Universal Scaling of Macroscopic Softening and Microscopic Scission in Phantom Chain Networks

TL;DR

This paper reveals that fracture behavior in phantom-chain polymer networks can be described by two universal master curves for macroscopic softening and microscopic scission, with a new scaling relationship linking strength, modulus, and concentration.

Contribution

It introduces a universal framework decoupling macroscopic and microscopic damage in polymer networks, supported by an analytical model and a novel scaling law.

Findings

Fracture behavior is governed by two universal master curves.

An analytical expression captures nonlinear microscopic damage growth.

A new scaling law relates broken strength, shear modulus, and concentration.

Abstract

This study demonstrates that the apparent complexity of fracture in phantom-chain polymer networks is fully decoupled into two universal master curves: (i) macroscopic softening governed by the absolute stretch, and (ii) microscopic scission governed solely by the relative stretch.
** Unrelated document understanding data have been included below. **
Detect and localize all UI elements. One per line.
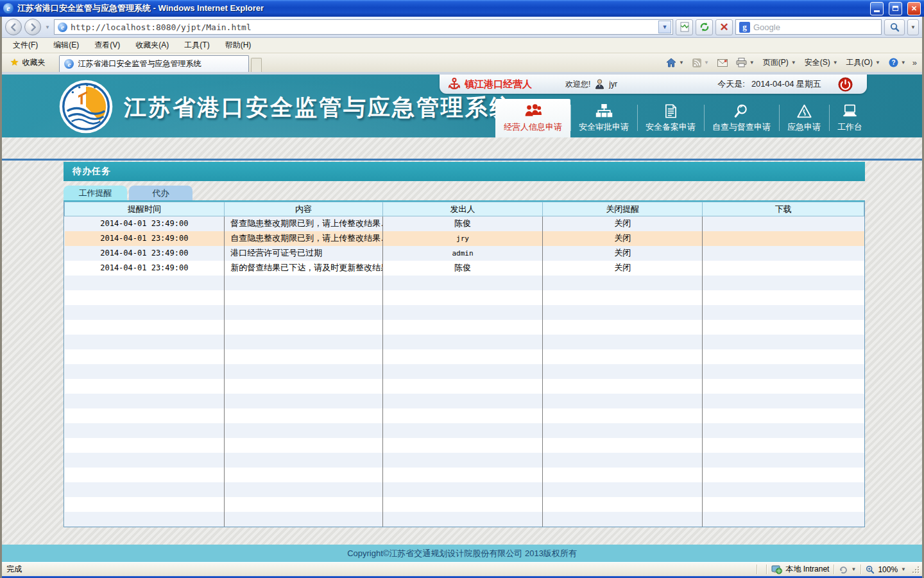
table-row-empty — [65, 290, 864, 305]
home-icon — [666, 58, 676, 67]
menu-file[interactable]: 文件(F) — [7, 38, 44, 53]
tab-work-reminder[interactable]: 工作提醒 — [64, 186, 127, 200]
close-reminder-link[interactable]: 关闭 — [614, 233, 631, 243]
content-area: 待办任务 工作提醒 代办 提醒时间 内容 发出人 关闭提醒 下载 — [2, 161, 922, 545]
status-bar: 完成 本地 Intranet ▼ — [2, 562, 922, 576]
url-input[interactable] — [71, 22, 655, 32]
table-row[interactable]: 2014-04-01 23:49:00 新的督查结果已下达，请及时更新整改结果 … — [65, 261, 864, 276]
safety-menu[interactable]: 安全(S)▼ — [801, 56, 842, 69]
page-menu[interactable]: 页面(P)▼ — [759, 56, 800, 69]
col-sender: 发出人 — [382, 202, 542, 216]
nav-emergency[interactable]: 应急申请 — [779, 101, 829, 137]
zoom-level: 100% — [878, 565, 898, 574]
compatibility-view-button[interactable] — [676, 19, 693, 35]
table-row[interactable]: 2014-04-01 23:49:00 港口经营许可证号已过期 admin 关闭 — [65, 246, 864, 261]
address-dropdown[interactable]: ▼ — [658, 21, 671, 33]
tab-todo[interactable]: 代办 — [129, 186, 193, 200]
menu-favorites[interactable]: 收藏夹(A) — [130, 38, 175, 53]
close-reminder-link[interactable]: 关闭 — [614, 263, 631, 272]
nav-operator-info[interactable]: 经营人信息申请 — [495, 99, 570, 137]
menu-edit[interactable]: 编辑(E) — [47, 38, 85, 53]
people-icon — [524, 102, 542, 118]
menu-tools[interactable]: 工具(T) — [178, 38, 215, 53]
menu-help[interactable]: 帮助(H) — [219, 38, 257, 53]
restore-button[interactable] — [889, 2, 902, 15]
security-zone: 本地 Intranet — [771, 564, 829, 575]
protected-mode-button[interactable]: ▼ — [839, 565, 856, 574]
table-row-empty — [65, 320, 864, 335]
print-button[interactable]: ▼ — [732, 57, 758, 69]
help-icon: ? — [889, 58, 898, 67]
table-row-empty — [65, 394, 864, 408]
search-dropdown[interactable]: ▼ — [907, 19, 919, 35]
favorites-label: 收藏夹 — [22, 57, 45, 68]
zoom-control[interactable]: 100% ▼ — [866, 565, 906, 574]
refresh-icon — [699, 22, 710, 32]
history-dropdown[interactable]: ▼ — [45, 24, 50, 30]
table-row-empty — [65, 497, 864, 512]
back-icon — [10, 23, 18, 31]
username: jyr — [609, 80, 617, 89]
cell-download — [703, 246, 864, 261]
table-row[interactable]: 2014-04-01 23:49:00 督查隐患整改期限已到，请上传整改结果… … — [65, 216, 864, 231]
close-button[interactable]: ✕ — [907, 2, 921, 15]
print-icon — [736, 58, 747, 67]
favorites-button[interactable]: ★ 收藏夹 — [5, 55, 50, 70]
cell-time: 2014-04-01 23:49:00 — [65, 246, 225, 261]
warning-icon — [796, 104, 813, 118]
search-input[interactable] — [753, 22, 878, 32]
anchor-icon — [449, 78, 460, 91]
read-mail-button[interactable] — [714, 58, 732, 68]
address-bar: ▼ e ▼ ✕ g — [2, 17, 922, 38]
cell-sender: 陈俊 — [382, 216, 542, 231]
copyright-text: Copyright©江苏省交通规划设计院股份有限公司 2013版权所有 — [347, 548, 577, 559]
google-icon: g — [739, 22, 750, 33]
table-row-empty — [65, 512, 864, 527]
command-bar: ▼ ▼ — [662, 56, 919, 72]
site-logo — [58, 79, 114, 134]
main-nav: 经营人信息申请 安全审批申请 — [495, 99, 871, 137]
resize-grip[interactable] — [911, 565, 920, 574]
nav-workbench[interactable]: 工作台 — [829, 101, 871, 137]
table-row-highlighted[interactable]: 2014-04-01 23:49:00 自查隐患整改期限已到，请上传整改结果… … — [65, 231, 864, 246]
back-button[interactable] — [5, 19, 22, 35]
nav-safety-filing[interactable]: 安全备案申请 — [637, 101, 704, 137]
cell-content: 自查隐患整改期限已到，请上传整改结果… — [225, 231, 383, 246]
welcome-label: 欢迎您! — [565, 79, 590, 90]
minimize-button[interactable] — [870, 2, 884, 15]
page-favicon-icon: e — [58, 22, 67, 32]
org-chart-icon — [595, 104, 613, 118]
today-value: 2014-04-04 星期五 — [751, 78, 821, 90]
search-icon — [890, 22, 900, 32]
nav-label: 经营人信息申请 — [504, 121, 562, 133]
close-reminder-link[interactable]: 关闭 — [614, 218, 631, 228]
toolbar-overflow-button[interactable]: » — [911, 58, 919, 67]
logout-power-button[interactable] — [838, 77, 853, 92]
refresh-button[interactable] — [696, 19, 713, 35]
magnifier-icon — [733, 104, 750, 118]
help-button[interactable]: ? ▼ — [885, 57, 910, 69]
table-header-row: 提醒时间 内容 发出人 关闭提醒 下载 — [65, 202, 864, 216]
nav-self-inspection[interactable]: 自查与督查申请 — [704, 101, 779, 137]
browser-tab[interactable]: e 江苏省港口安全监管与应急管理系统 — [59, 55, 249, 72]
search-button[interactable] — [884, 19, 905, 35]
stop-button[interactable]: ✕ — [715, 19, 733, 35]
page-menu-label: 页面(P) — [763, 57, 789, 68]
home-button[interactable]: ▼ — [662, 57, 688, 69]
forward-icon — [29, 23, 37, 31]
table-row-empty — [65, 349, 864, 364]
cell-content: 督查隐患整改期限已到，请上传整改结果… — [225, 216, 383, 231]
new-tab-button[interactable] — [251, 58, 262, 72]
nav-safety-approval[interactable]: 安全审批申请 — [570, 101, 637, 137]
tools-menu[interactable]: 工具(O)▼ — [843, 56, 884, 69]
table-row-empty — [65, 364, 864, 379]
table-row-empty — [65, 335, 864, 349]
feeds-button[interactable]: ▼ — [689, 57, 713, 69]
menu-view[interactable]: 查看(V) — [89, 38, 126, 53]
close-reminder-link[interactable]: 关闭 — [614, 248, 631, 258]
panel-title: 待办任务 — [64, 162, 865, 181]
forward-button[interactable] — [24, 19, 41, 35]
site-header: 江苏省港口安全监管与应急管理系统 镇江港口经营人 欢迎您! — [2, 73, 922, 137]
cell-sender: admin — [382, 246, 542, 261]
window-frame: ▼ e ▼ ✕ g — [0, 17, 924, 578]
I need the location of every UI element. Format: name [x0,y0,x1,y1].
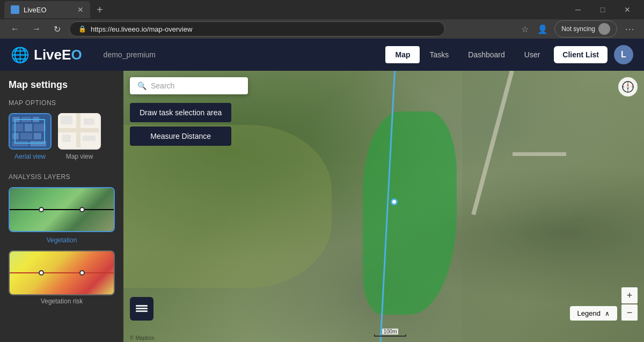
aerial-view-label: Aerial view [14,153,46,160]
svg-marker-23 [627,87,629,91]
logo: 🌐 LiveEO [11,46,82,64]
aerial-view-option[interactable]: Aerial view [9,113,52,160]
svg-marker-22 [627,83,629,87]
svg-rect-29 [136,308,148,309]
terrain-field-left [123,125,332,288]
vegetation-layer-bg [10,188,114,231]
scale-bar: 100m [374,329,406,337]
client-list-button[interactable]: Client List [554,46,608,63]
active-tab[interactable]: LiveEO ✕ [4,1,90,18]
draw-task-button[interactable]: Draw task selection area [130,103,231,122]
vegetation-risk-layer-card[interactable] [9,250,115,295]
tab-title: LiveEO [24,6,47,14]
nav-item-user[interactable]: User [515,46,550,63]
road-horizontal [513,152,566,156]
logo-text: LiveEO [34,47,82,63]
demo-label: demo_premium [104,50,156,59]
zoom-controls: + − [621,287,638,321]
compass-svg [621,80,634,93]
scale-label: 100m [382,329,398,334]
refresh-button[interactable]: ↻ [49,22,65,36]
svg-rect-10 [34,133,41,139]
legend-bar[interactable]: Legend ∧ [570,306,617,321]
close-button[interactable]: ✕ [615,0,640,19]
map-thumb-svg [58,113,99,147]
svg-rect-18 [84,118,94,125]
minimize-button[interactable]: ─ [566,0,590,19]
vegetation-layer-label: Vegetation [9,236,115,244]
address-bar[interactable]: 🔒 https://eu.liveeo.io/map-overview [69,21,445,36]
nav-item-map[interactable]: Map [385,46,420,63]
map-search-bar[interactable]: 🔍 Search [130,77,248,94]
tab-favicon [11,5,19,14]
compass-icon[interactable] [618,77,638,96]
mapbox-attribution: © Mapbox [130,335,155,341]
maximize-button[interactable]: □ [590,0,615,19]
profile-button[interactable]: 👤 [535,22,550,36]
vegrisk-dot-right [79,270,85,276]
terrain-field-right [462,71,645,342]
analysis-layers-label: Analysis layers [9,173,115,181]
layers-icon [136,303,148,315]
sync-avatar [598,23,610,35]
user-avatar[interactable]: L [614,45,633,64]
svg-rect-9 [20,133,32,139]
measure-distance-button[interactable]: Measure Distance [130,127,231,146]
svg-rect-20 [83,136,96,141]
layers-fab-button[interactable] [130,297,153,321]
back-button[interactable]: ← [6,22,24,36]
map-options-grid: Aerial view [9,113,115,160]
vegetation-layer-thumb [10,188,114,231]
scale-line [374,334,406,337]
svg-rect-30 [136,305,148,307]
svg-rect-16 [76,113,80,147]
svg-rect-19 [62,135,71,142]
map-search-input[interactable]: 🔍 Search [130,77,248,94]
map-view-option[interactable]: Map view [58,113,101,160]
map-buttons: Draw task selection area Measure Distanc… [130,103,231,146]
aerial-view-thumb [9,113,52,150]
map-background: 🔍 Search Draw task selection area Measur… [123,71,644,342]
map-thumb-bg [58,113,101,150]
legend-label: Legend [577,309,601,317]
svg-rect-28 [136,310,148,312]
svg-rect-17 [61,116,72,124]
aerial-thumb-svg [10,114,50,148]
map-area[interactable]: 🔍 Search Draw task selection area Measur… [123,71,644,342]
vegetation-risk-layer-thumb [10,251,114,294]
nav-item-tasks[interactable]: Tasks [420,46,458,63]
star-button[interactable]: ☆ [519,22,531,36]
map-view-label: Map view [66,153,93,160]
lock-icon: 🔒 [78,25,86,33]
vegetation-layer-card[interactable] [9,187,115,232]
vegetation-dot-right [79,207,85,212]
address-text: https://eu.liveeo.io/map-overview [91,25,192,33]
vegetation-risk-layer-label: Vegetation risk [9,298,115,305]
nav-items: Map Tasks Dashboard User Client List L [385,45,633,64]
not-syncing-button[interactable]: Not syncing [554,20,617,38]
legend-chevron-icon: ∧ [605,310,610,317]
nav-item-dashboard[interactable]: Dashboard [458,46,515,63]
browser-menu-icon[interactable]: ⋯ [621,21,638,37]
tab-close-icon[interactable]: ✕ [77,5,84,14]
forward-button[interactable]: → [28,22,45,36]
svg-rect-7 [34,124,46,131]
not-syncing-label: Not syncing [561,25,595,33]
map-view-thumb [58,113,101,150]
search-placeholder: Search [151,81,174,90]
aerial-thumb-bg [10,114,50,148]
sidebar-title: Map settings [9,79,115,91]
sidebar: Map settings Map options [0,71,123,342]
vegetation-dot-left [39,207,44,212]
vegrisk-dot-left [39,270,44,276]
new-tab-button[interactable]: + [92,4,107,16]
zoom-in-button[interactable]: + [621,287,638,303]
zoom-out-button[interactable]: − [621,304,638,321]
vegetation-risk-layer-bg [10,251,114,294]
svg-rect-5 [12,124,23,131]
svg-rect-6 [25,124,32,131]
logo-globe-icon: 🌐 [11,46,30,64]
navbar: 🌐 LiveEO demo_premium Map Tasks Dashboar… [0,39,644,71]
map-options-label: Map options [9,99,115,107]
green-vegetation-area [363,111,457,315]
Using the previously proposed network mechanics model, an analytical expression has been derived to quantitatively capture the nonlinear growth of microscopic damage. Combining the softening exponent with polymer-solution scaling yields a simple novel relationship, $\sigma_{nb} / G \propto (c / c^* )^{(-1/3)}$, where $\sigma_{nb}$ is the nominal broken strength, $G$ is the initial shear modulus, $c$ is the prepolymer concentration, and $c^*$ is its overlapping threshold.